Red Wings drop both ends of weather-delayed doubleheader against Worcester
Dylan Crews and Andrés Chaparro homered, but Rochester still lost twice, 4-3 and 7-1, in an 11:05 a.m. twin bill after Wednesday’s rainout.

Rochester got a power lift from Dylan Crews and Andrés Chaparro, but the Red Wings still spent a draining Thursday searching for answers in two different kinds of loss, falling 4-3 and 7-1 to Worcester in a seven-inning doubleheader at ESL Ballpark.
The weather delay that pushed Wednesday night’s game into an 11:05 a.m. makeup turned the homestand into an early grind, and Rochester’s own notes said it was the earliest doubleheader first pitch at the ballpark since at least 2004. Worcester arrived with a winning record and a day off behind it, and the WooSox made that time count by jumping fast in the opener and carrying the momentum into the nightcap.

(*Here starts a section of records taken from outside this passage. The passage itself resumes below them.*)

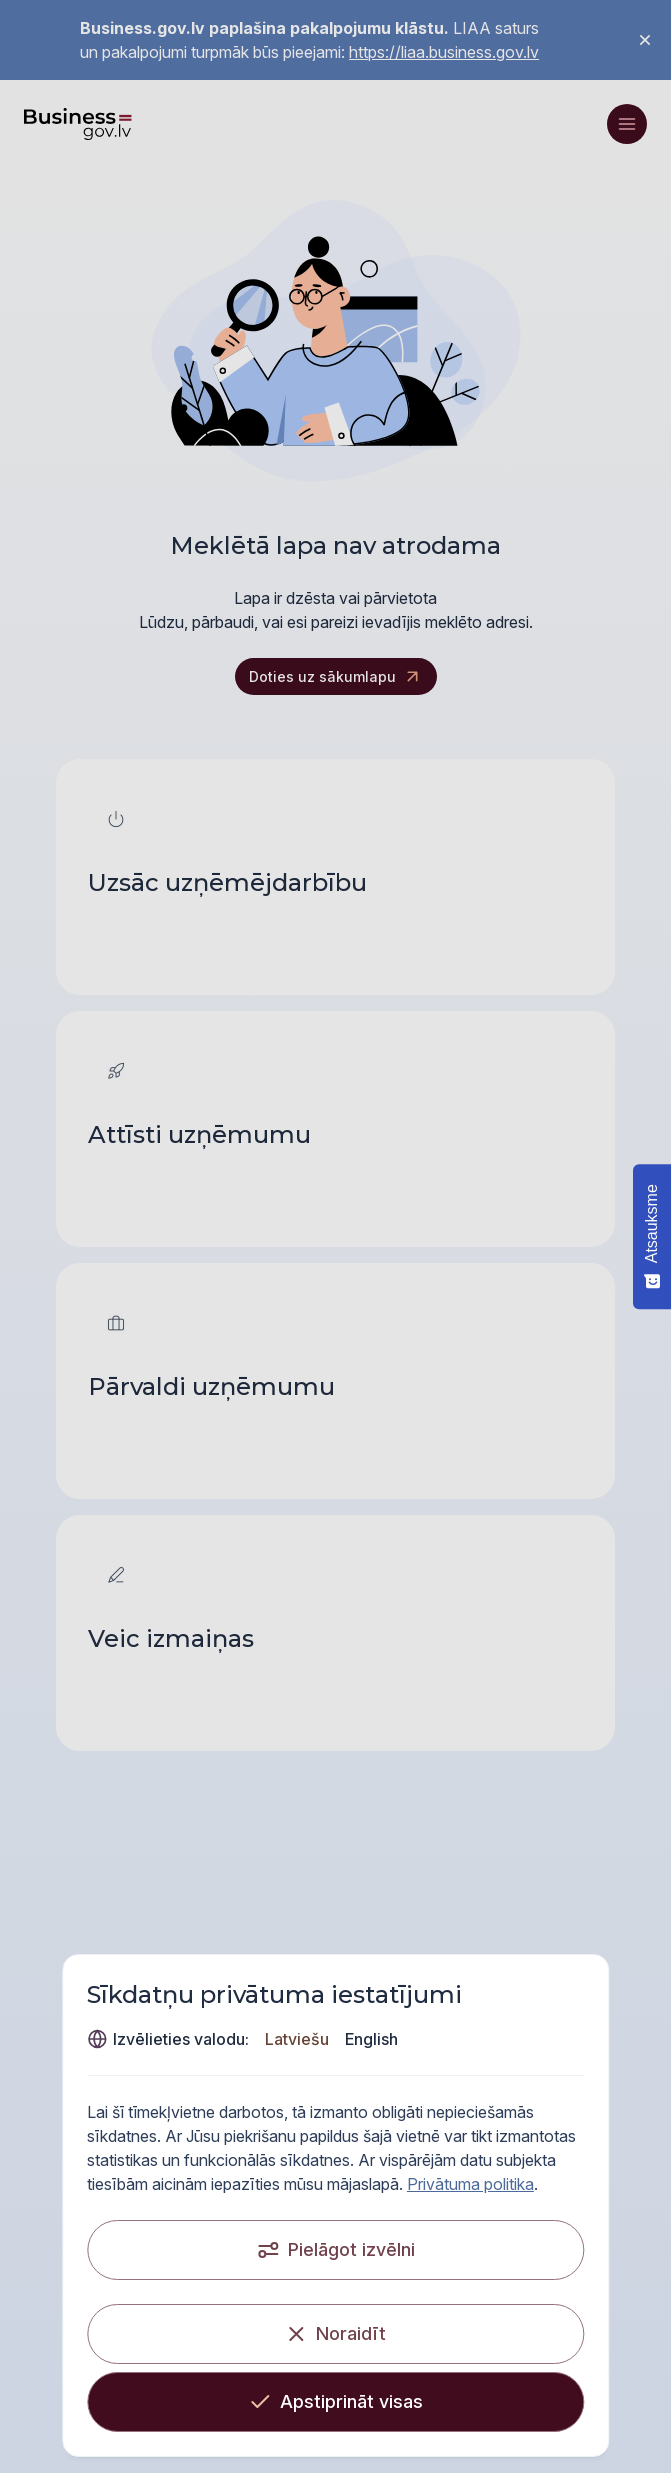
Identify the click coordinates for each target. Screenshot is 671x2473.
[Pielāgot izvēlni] (336, 2250)
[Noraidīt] (336, 2334)
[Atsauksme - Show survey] (652, 1236)
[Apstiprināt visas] (336, 2402)
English (321, 2039)
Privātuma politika (100, 2184)
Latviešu (247, 2039)
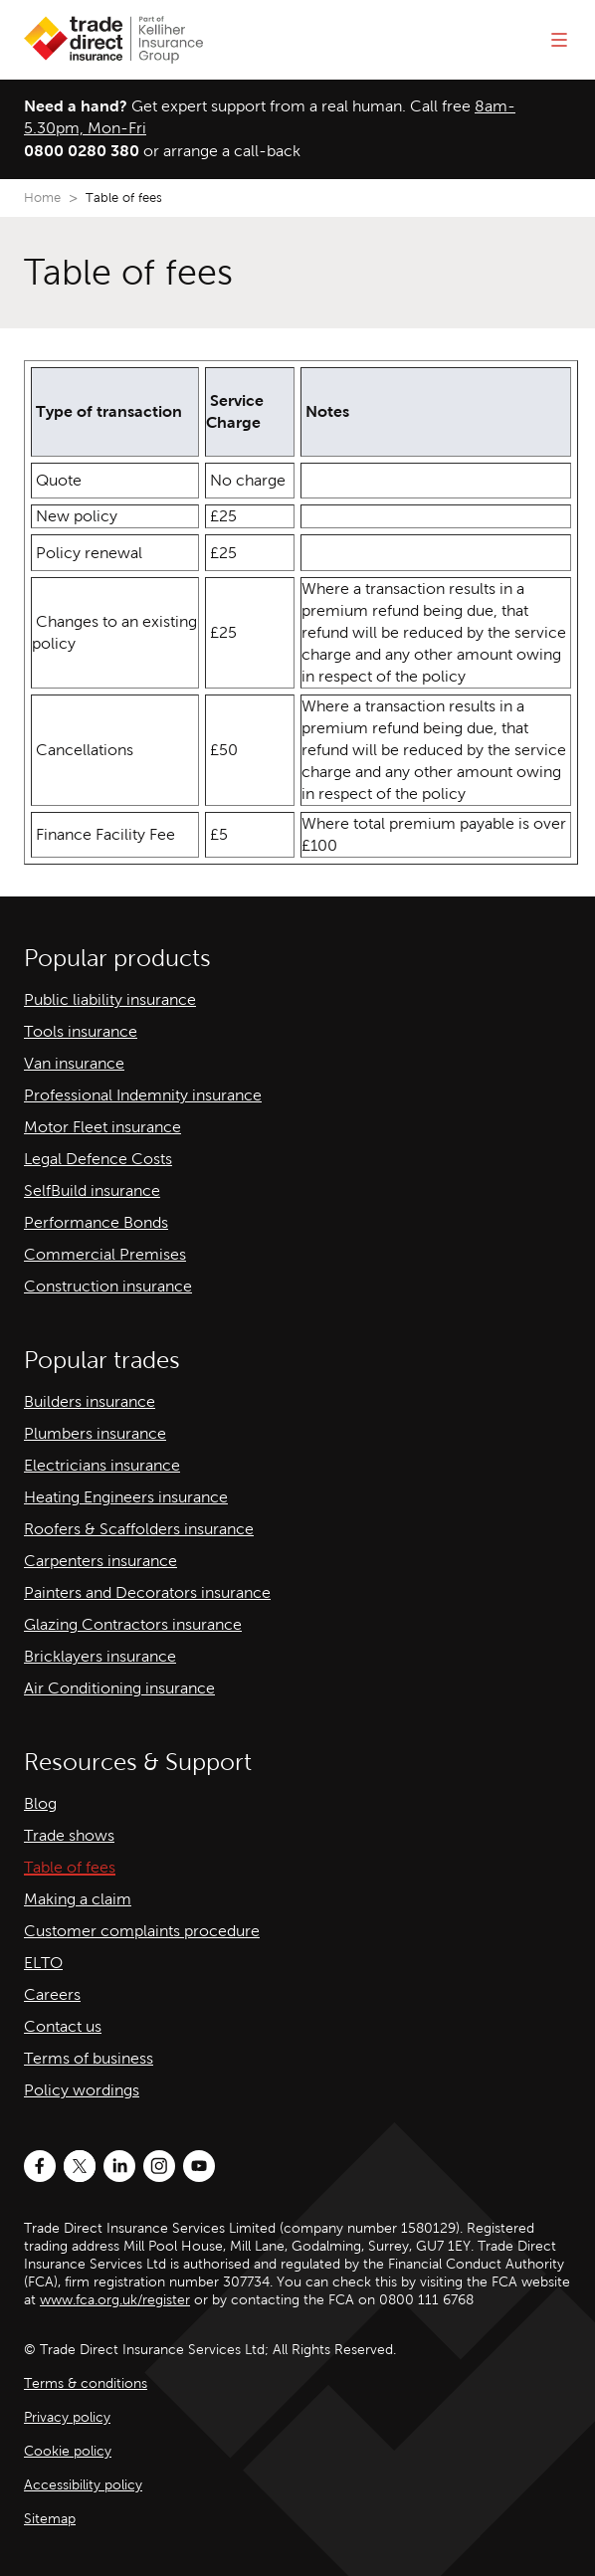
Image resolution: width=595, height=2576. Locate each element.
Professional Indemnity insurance (143, 1095)
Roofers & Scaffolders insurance (139, 1528)
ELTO (43, 1962)
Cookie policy (67, 2451)
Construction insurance (108, 1286)
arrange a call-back (231, 150)
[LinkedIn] (119, 2166)
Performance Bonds (96, 1222)
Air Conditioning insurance (119, 1688)
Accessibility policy (83, 2484)
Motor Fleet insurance (102, 1126)
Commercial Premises (105, 1254)
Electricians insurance (102, 1465)
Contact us (62, 2026)
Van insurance (74, 1063)
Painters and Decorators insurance (147, 1592)
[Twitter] (80, 2166)
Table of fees (69, 1867)
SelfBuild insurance (92, 1190)
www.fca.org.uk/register (115, 2299)
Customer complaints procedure (142, 1930)
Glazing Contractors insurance (133, 1624)
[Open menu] (559, 40)
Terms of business (88, 2058)
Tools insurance (80, 1031)
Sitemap (50, 2518)
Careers (52, 1994)
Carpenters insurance (100, 1560)
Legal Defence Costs (98, 1158)
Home (42, 198)
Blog (40, 1803)
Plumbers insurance (95, 1433)
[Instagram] (159, 2166)
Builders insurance (89, 1401)
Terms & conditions (85, 2383)
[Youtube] (199, 2166)
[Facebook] (40, 2166)
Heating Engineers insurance (126, 1496)
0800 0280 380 (81, 150)
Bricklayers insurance (100, 1656)
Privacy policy (67, 2417)
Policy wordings (81, 2089)
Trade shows (69, 1835)
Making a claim (77, 1898)
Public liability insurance (110, 999)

Game one had the sharper edge. Worcester scored all three of its runs in the first inning, forcing Rochester to chase from the start after Zach Penrod took the ball against Alec Gamboa. Crews answered with a first-inning home run, his fourth of the season, and the ball left his bat at 110.4 mph, the hardest homer by a Red Wing in 2026. Still, the early damage held up until Andrés Chaparro cut the margin again with a ninth-inning solo shot, giving Rochester life but not enough time to complete the comeback.

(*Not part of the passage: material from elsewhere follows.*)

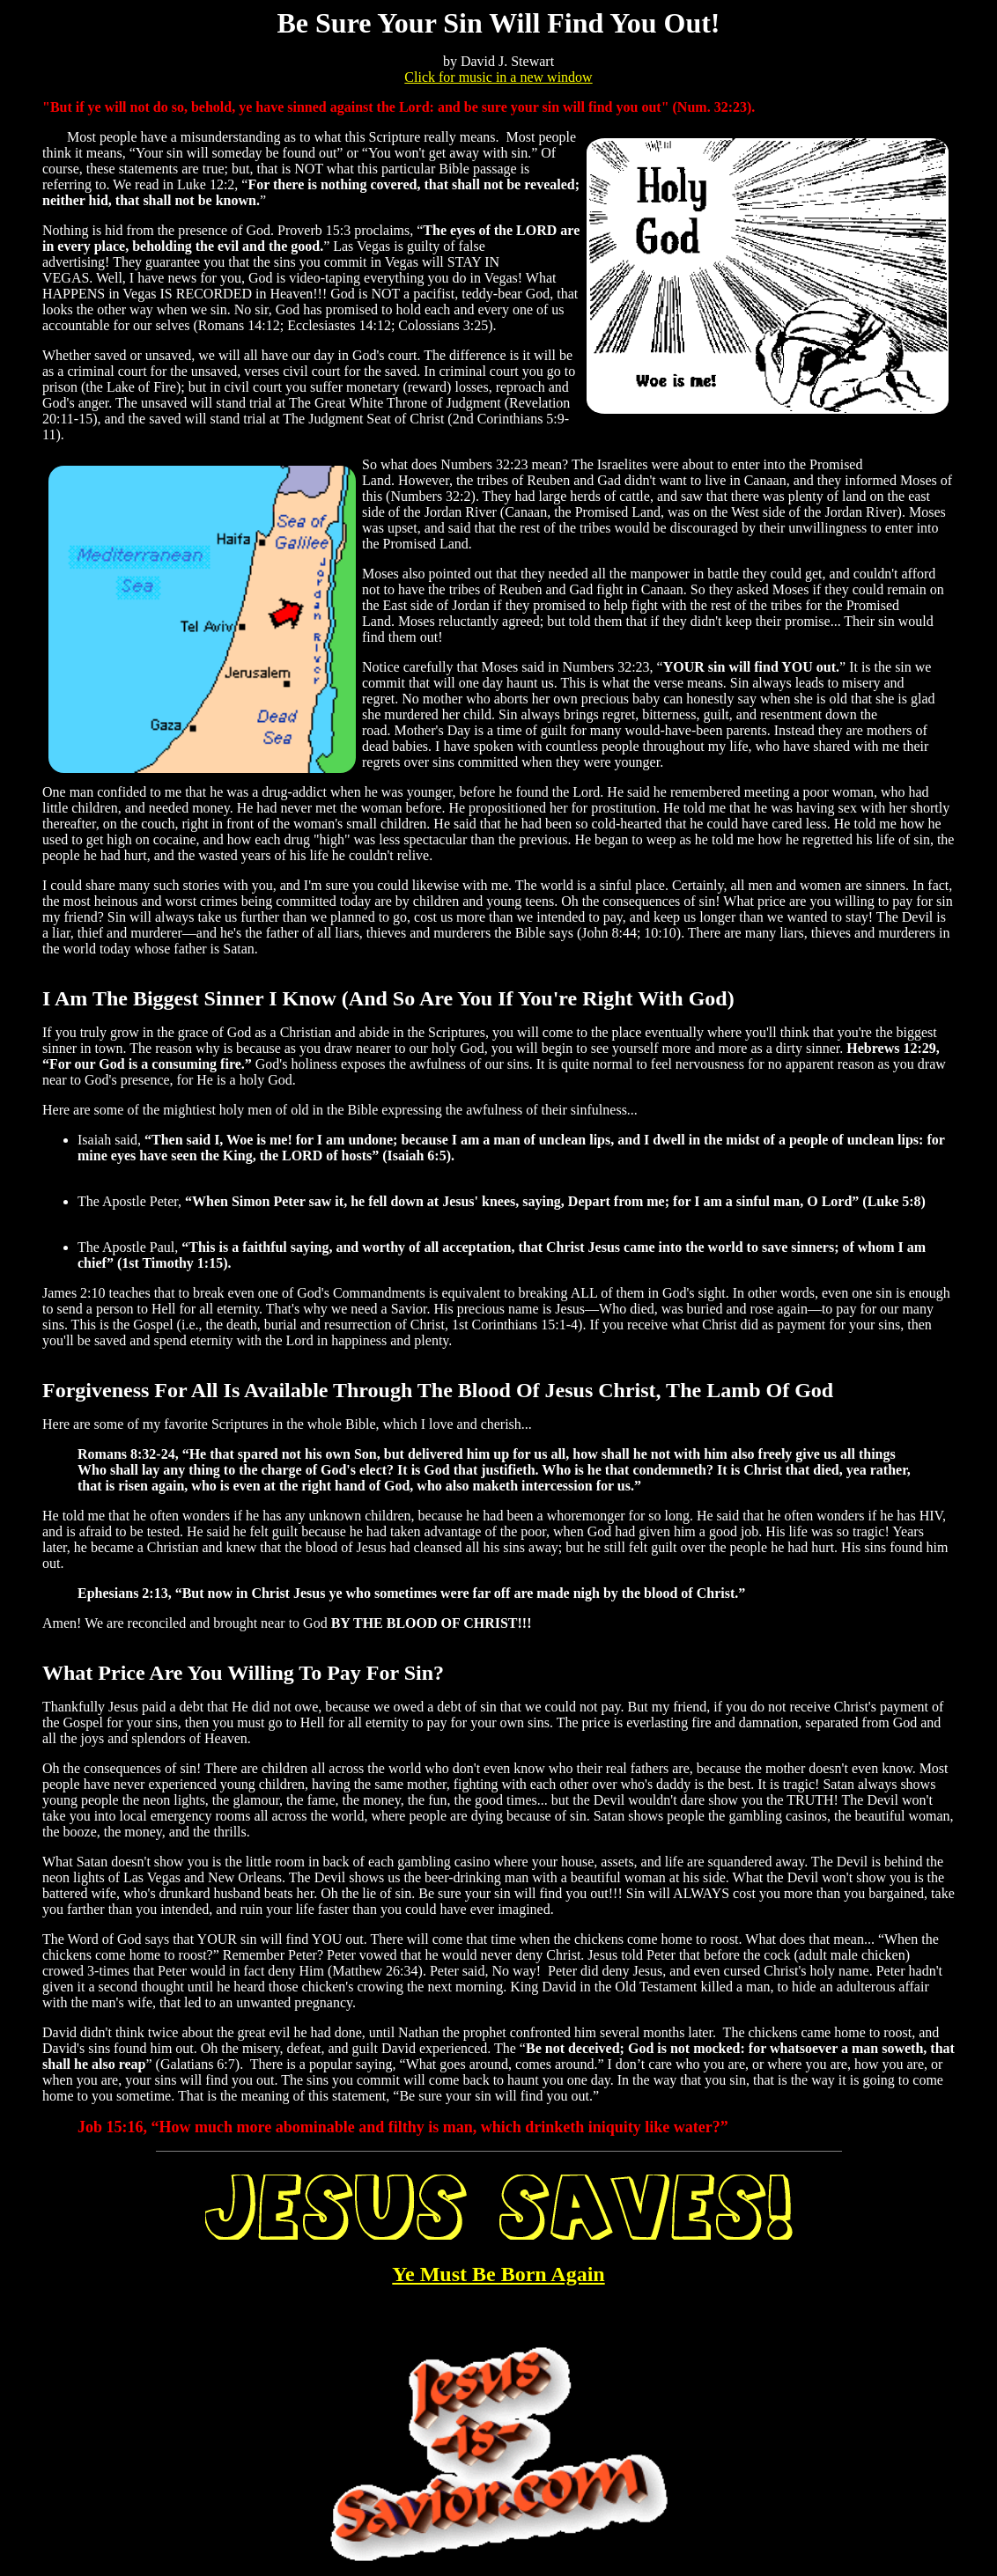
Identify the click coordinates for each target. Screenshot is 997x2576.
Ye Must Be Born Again (498, 2274)
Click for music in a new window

The second game showed a different kind of frustration. Riley Cornelio was slated to face a Worcester starter listed as TBA, and the Red Wings again found production from Chaparro and Levi Jordan, who each added extra-base hits. Chaparro’s bat stayed hot after his late homer in the opener, but Rochester never found the multi-run inning it needed to threaten a team that kept answering and widened the gap to a 7-1 finish.
The sweep blunted what had been a strong start to the set. Rochester had beaten Worcester 10-1 on Tuesday behind Chandler Champlain’s five innings, Trey Lipscomb’s three-hit night and Yohandy Morales’ fourth homer of April, and the Red Wings had been trying to string together a season-high three straight wins. Instead, the doubleheader exposed both ends of the problem: a first game lost in the first inning, and a second game that slipped away before the offense could turn singles and doubles into a rally.